[PATCH 2/2] drm/xe: Add lock around devcoredump capture status

Thu Nov 21 03:30:04 UTC 2024

On Wed, Nov 20, 2024 at 03:22:57PM -0800, John.C.Harrison at Intel.com wrote:
> From: John Harrison <John.C.Harrison at Intel.com>
> 
> There are now multiple places that can trigger a coredump. Some of
> which can happen in parallel. There is already a check against
> capturing multiple dumps sequentially, but without locking it doesn't
> guarantee to work against concurrent dumps. And if two dumps do happen
> in parallel, they can end up doing Bad Things such as one call stack
> freeing the data the other call stack is still processing. Which leads
> to a crashed kernel. So add the lock.
> 
> Signed-off-by: John Harrison <John.C.Harrison at Intel.com>
> ---
>  drivers/gpu/drm/xe/xe_devcoredump.c       | 18 ++++++++++++++----
>  drivers/gpu/drm/xe/xe_devcoredump_types.h |  2 ++
>  2 files changed, 16 insertions(+), 4 deletions(-)
> 
> diff --git a/drivers/gpu/drm/xe/xe_devcoredump.c b/drivers/gpu/drm/xe/xe_devcoredump.c
> index b5aebe8fb06d..05f3c9185ef3 100644
> --- a/drivers/gpu/drm/xe/xe_devcoredump.c
> +++ b/drivers/gpu/drm/xe/xe_devcoredump.c
> @@ -235,9 +235,13 @@ static void xe_devcoredump_free(void *data)
>  
>  	/* To prevent stale data on next snapshot, clear everything */
>  	memset(&coredump->snapshot, 0, sizeof(coredump->snapshot));
> -	coredump->captured = false;
> +
>  	drm_info(&coredump_to_xe(coredump)->drm,
>  		 "Xe device coredump has been deleted.\n");
> +
> +	spin_lock_irq(&coredump->lock);
> +	coredump->captured = false;
> +	spin_unlock_irq(&coredump->lock);

I don't think you need the IRQ version here, or in the other usage. I
don't believe in either case here we are in IRQ contexts, or if we were
one of the cases would use spin_lock (already in an IRQ context) and
the other would use spin_lock_irq (not in an IRQ context but another
case can be). Certainly taking spin_lock_irq in all use cases of a lock
seems unnecessary.

Is there some follow on patches where this changes?

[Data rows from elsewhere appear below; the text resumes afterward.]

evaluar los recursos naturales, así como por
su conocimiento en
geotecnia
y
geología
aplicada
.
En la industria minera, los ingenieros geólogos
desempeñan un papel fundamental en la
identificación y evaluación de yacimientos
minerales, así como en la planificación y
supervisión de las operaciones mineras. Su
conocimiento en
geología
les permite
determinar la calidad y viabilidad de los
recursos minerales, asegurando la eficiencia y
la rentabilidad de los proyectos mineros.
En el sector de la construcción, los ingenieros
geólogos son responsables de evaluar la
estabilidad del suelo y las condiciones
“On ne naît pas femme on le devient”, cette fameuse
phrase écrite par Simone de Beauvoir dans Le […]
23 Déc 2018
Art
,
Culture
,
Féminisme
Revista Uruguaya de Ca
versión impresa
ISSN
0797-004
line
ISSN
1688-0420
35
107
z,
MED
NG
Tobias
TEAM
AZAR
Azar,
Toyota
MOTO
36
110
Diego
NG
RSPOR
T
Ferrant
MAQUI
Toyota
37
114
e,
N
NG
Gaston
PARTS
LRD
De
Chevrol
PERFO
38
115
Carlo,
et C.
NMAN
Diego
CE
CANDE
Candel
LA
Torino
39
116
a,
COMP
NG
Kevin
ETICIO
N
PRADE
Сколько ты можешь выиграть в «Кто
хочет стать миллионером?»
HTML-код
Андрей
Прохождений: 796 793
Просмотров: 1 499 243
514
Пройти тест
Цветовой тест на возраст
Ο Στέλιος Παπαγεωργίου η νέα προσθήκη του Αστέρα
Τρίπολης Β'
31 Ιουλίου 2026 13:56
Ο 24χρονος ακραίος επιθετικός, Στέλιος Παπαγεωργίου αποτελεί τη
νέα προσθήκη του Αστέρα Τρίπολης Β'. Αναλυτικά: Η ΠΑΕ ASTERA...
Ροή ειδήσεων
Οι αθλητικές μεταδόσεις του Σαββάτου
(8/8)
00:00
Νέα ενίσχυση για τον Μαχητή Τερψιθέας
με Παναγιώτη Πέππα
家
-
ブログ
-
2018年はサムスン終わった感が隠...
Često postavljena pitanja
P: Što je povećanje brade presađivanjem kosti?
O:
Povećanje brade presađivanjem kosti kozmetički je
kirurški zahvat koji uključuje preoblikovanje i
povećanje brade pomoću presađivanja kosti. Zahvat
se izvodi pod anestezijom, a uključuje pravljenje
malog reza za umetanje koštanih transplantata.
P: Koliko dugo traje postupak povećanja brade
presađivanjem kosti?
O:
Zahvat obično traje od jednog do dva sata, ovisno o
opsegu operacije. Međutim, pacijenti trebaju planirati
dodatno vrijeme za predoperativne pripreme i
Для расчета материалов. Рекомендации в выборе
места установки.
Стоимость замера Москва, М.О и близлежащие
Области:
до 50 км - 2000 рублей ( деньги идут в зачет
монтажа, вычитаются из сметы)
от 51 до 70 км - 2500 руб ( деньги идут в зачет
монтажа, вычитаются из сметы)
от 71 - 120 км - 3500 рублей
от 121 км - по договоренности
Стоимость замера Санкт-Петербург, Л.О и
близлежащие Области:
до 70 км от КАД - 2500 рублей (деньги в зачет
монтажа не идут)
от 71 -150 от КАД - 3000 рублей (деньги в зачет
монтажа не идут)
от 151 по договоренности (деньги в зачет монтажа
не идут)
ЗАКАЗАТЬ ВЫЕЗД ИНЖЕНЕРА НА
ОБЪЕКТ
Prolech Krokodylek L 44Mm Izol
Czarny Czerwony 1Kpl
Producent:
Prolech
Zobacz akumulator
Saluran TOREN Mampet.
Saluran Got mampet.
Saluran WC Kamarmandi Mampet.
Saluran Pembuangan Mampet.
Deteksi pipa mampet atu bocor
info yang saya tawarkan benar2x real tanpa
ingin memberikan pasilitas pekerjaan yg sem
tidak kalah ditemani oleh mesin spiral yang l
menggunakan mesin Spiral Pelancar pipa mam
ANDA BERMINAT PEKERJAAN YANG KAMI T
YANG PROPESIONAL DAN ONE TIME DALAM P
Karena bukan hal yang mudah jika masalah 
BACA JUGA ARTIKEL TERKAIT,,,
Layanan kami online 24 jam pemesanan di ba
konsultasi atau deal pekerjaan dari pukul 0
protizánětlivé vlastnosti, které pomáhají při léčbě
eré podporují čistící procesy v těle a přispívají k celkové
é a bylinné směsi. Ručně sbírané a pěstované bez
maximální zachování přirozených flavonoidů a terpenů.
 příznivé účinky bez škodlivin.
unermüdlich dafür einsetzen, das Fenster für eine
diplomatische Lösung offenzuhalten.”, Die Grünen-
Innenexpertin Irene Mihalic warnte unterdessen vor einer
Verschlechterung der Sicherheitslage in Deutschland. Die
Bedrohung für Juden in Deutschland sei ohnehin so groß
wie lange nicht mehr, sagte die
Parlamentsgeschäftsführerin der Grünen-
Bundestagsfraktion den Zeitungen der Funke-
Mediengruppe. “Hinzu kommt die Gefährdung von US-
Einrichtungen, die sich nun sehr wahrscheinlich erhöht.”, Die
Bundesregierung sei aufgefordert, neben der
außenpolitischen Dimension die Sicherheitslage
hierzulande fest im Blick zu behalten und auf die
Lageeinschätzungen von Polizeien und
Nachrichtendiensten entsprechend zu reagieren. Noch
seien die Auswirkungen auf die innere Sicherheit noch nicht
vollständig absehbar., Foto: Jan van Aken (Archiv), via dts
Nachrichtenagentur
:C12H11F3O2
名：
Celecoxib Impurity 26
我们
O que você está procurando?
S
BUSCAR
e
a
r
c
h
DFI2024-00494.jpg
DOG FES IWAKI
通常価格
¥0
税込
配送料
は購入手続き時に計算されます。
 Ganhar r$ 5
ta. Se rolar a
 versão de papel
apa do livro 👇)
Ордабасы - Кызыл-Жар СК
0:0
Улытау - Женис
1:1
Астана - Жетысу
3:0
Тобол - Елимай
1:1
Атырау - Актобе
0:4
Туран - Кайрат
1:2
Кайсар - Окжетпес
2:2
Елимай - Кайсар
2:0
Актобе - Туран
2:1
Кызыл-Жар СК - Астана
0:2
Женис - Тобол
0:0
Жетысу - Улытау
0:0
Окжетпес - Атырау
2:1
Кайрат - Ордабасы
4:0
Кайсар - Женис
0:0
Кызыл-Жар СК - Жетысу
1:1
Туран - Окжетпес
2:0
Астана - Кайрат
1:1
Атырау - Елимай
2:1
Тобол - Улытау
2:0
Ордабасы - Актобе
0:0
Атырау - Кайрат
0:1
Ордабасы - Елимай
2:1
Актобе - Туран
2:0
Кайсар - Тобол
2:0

Adding the lock seems right though and should enable coredumps on
multi-GT or from which are not the GT ordered WQ.

Maybe also add helpers like...

void xe_devcoredump_release()
{
	spin_lock(&coredump->lock);
	coredump->captured = false;
	spin_unlock(&coredump->lock);
}

bool xe_devcoredump_acquire();
{
	bool acquired;

	spin_lock(&coredump->lock);
	acquired = !coredump->captured;
	coredump->captured = true;
	spin_unlock(&coredump->lock);

	return acquired;
}

IMO - this makes this locking semantic a bit more clear.

>  }
>  
>  static void devcoredump_snapshot(struct xe_devcoredump *coredump,
> @@ -310,14 +314,18 @@ void xe_devcoredump(struct xe_exec_queue *q, struct xe_sched_job *job, const cha
>  	struct xe_device *xe = gt_to_xe(q->gt);
>  	struct xe_devcoredump *coredump = &xe->devcoredump;
>  	va_list varg;
> +	bool captured;
>  
> -	if (coredump->captured) {
> +	spin_lock_irq(&coredump->lock);
> +	captured = coredump->captured;
> +	coredump->captured = true;
> +	spin_unlock_irq(&coredump->lock);
> +
> +	if (captured) {

Then here...

if (!xe_devcoredump_acquire())
	msg...
	return;

>  		drm_dbg(&xe->drm, "Multiple hangs are occurring, but only the first snapshot was taken\n");
>  		return;
>  	}
>  
> -	coredump->captured = true;
> -
>  	va_start(varg, fmt);
>  	coredump->snapshot.reason = kvasprintf(GFP_KERNEL, fmt, varg);
>  	va_end(varg);
> @@ -342,6 +350,8 @@ static void xe_driver_devcoredump_fini(void *arg)
>  
>  int xe_devcoredump_init(struct xe_device *xe)
>  {
> +	spin_lock_init(&xe->devcoredump.lock);
> +
>  	return devm_add_action_or_reset(xe->drm.dev, xe_driver_devcoredump_fini, &xe->drm);
>  }
>  
> diff --git a/drivers/gpu/drm/xe/xe_devcoredump_types.h b/drivers/gpu/drm/xe/xe_devcoredump_types.h
> index e6234e887102..6b776abd8bf4 100644
> --- a/drivers/gpu/drm/xe/xe_devcoredump_types.h
> +++ b/drivers/gpu/drm/xe/xe_devcoredump_types.h
> @@ -80,6 +80,8 @@ struct xe_devcoredump_snapshot {
>   * for reading the information.
>   */
>  struct xe_devcoredump {
> +	/** @lock: protects access to 'captured' to prevent concurrent captures */
> +	spinlock_t lock;
>  	/** @captured: The snapshot of the first hang has already been taken. */

Protected by @lock.

Matt

>  	bool captured;
>  	/** @snapshot: Snapshot is captured at time of the first crash */
> -- 
> 2.47.0
>